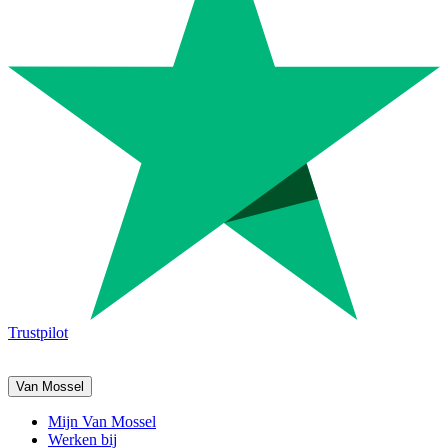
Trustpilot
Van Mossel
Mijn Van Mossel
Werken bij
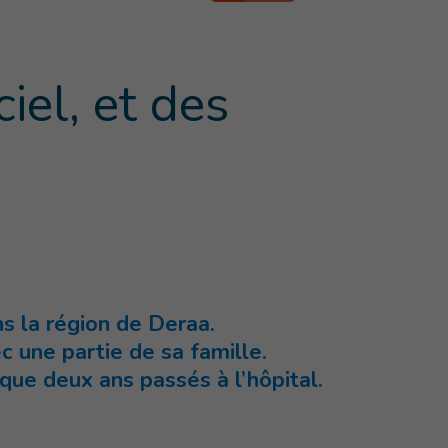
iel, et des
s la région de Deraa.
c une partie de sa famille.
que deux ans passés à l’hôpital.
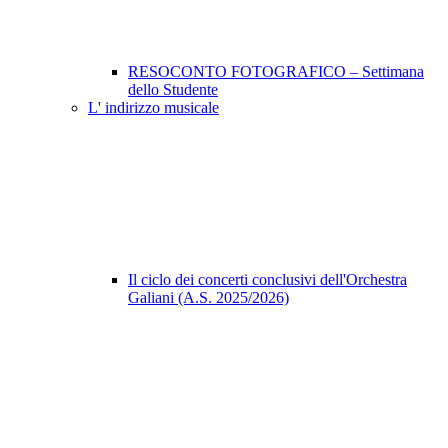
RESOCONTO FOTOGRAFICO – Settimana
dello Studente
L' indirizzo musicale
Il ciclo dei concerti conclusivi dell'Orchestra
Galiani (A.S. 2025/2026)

***

Leaving out the images, return the entries above exactly as they read.

Trustpilot
Van Mossel
Mijn Van Mossel
Werken bij
iel, et des
s la région de Deraa.
c une partie de sa famille.
que deux ans passés à l’hôpital.
RESOCONTO FOTOGRAFICO – Settimana
dello Studente
L' indirizzo musicale
Il ciclo dei concerti conclusivi dell'Orchestra
Galiani (A.S. 2025/2026)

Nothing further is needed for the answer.